Your browser doesn't support javascript.
loading
Primary micropapillary carcinoma of the colon with submucosal invasion: A case report.
Miyaoka, Youichi; Fujiwara, Aya; Kotani, Satoshi; Tsukano, Kosuke; Ogawa, Sayaka; Yamanouchi, Satoshi; Kusunoki, Ryusaku; Fujishiro, Hirofumi; Kohge, Naruaki; Yamamoto, Tomohiko; Amano, Yuji.
Affiliation
  • Miyaoka Y; Division of Endoscopy, Shimane Prefectural Central Hospital, Shimane, Japan.
  • Fujiwara A; Division of Gastroenterology, Shimane Prefectural Central Hospital, Shimane, Japan.

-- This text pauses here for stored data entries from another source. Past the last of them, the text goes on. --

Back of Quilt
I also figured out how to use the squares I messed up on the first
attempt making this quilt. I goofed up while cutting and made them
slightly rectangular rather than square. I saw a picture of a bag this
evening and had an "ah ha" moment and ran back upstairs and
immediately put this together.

  • Kotani S; Division of Gastroenterology, Shimane Prefectural Central Hospital, Shimane, Japan.
  • Tsukano K; Division of Gastroenterology, Shimane Prefectural Central Hospital, Shimane, Japan.
  • Ogawa S; Division of Gastroenterology, Shimane Prefectural Central Hospital, Shimane, Japan.
  • Yamanouchi S; Division of Gastroenterology, Shimane Prefectural Central Hospital, Shimane, Japan.
  • Kusunoki R; Division of Gastroenterology, Shimane Prefectural Central Hospital, Shimane, Japan.
  • Fujishiro H; Division of Endoscopy, Shimane Prefectural Central Hospital, Shimane, Japan.
  • Kohge N; Division of Gastroenterology, Shimane Prefectural Central Hospital, Shimane, Japan.
  • Yamamoto T; Division of Pathology, Shimane Prefectural Central Hospital, Shimane, Japan.
  • Amano Y; Division of Endoscopy, Kaken Hospital, International University of Health and Welfare, Chiba, Japan.
Endosc Int Open ; 4(7): E744-7, 2016 Jul.
Article in En | MEDLINE | ID: mdl-27556088
ABSTRACT
BACKGROUND AND STUDY

AIMS:

We present a case of invasive micropapillary carcinoma (IMPC) of the colon treated by endoscopic resection following magnifying endoscopy. A 47-year-old woman visited our hospital for follow-up of a positive fecal occult blood test. Colonoscopy revealed a semi-pedunculated reddish polyp, the surface of which showed gentle irregularity, and mild tension in the sigmoid colon. Magnifying colonoscopy with narrow band imaging revealed an irregular surface pattern with heterogeneity in vascular diameter and distribution. Magnifying endoscopic findings using crystal violet staining showed an irregular pit pattern with an expansion of stromal areas. Endoscopic resection of the sigmoid colon tumor was performed, and the histology of the resected specimen primarily revealed a micropapillary component with a small moderately differentiated adenocarcinoma component that massively invaded into the submucosal layer, accompanied by lymphatic invasion, although the tumor was very small (7 mm in diameter, smaller than any in previous reports). Laparoscopy-assisted sigmoidectomy and regional lymph node resection were performed; neither cancer nor lymph node metastases were present. This is the first report of a case with early-stage colonic IMPC observed with magnifying colonoscopy.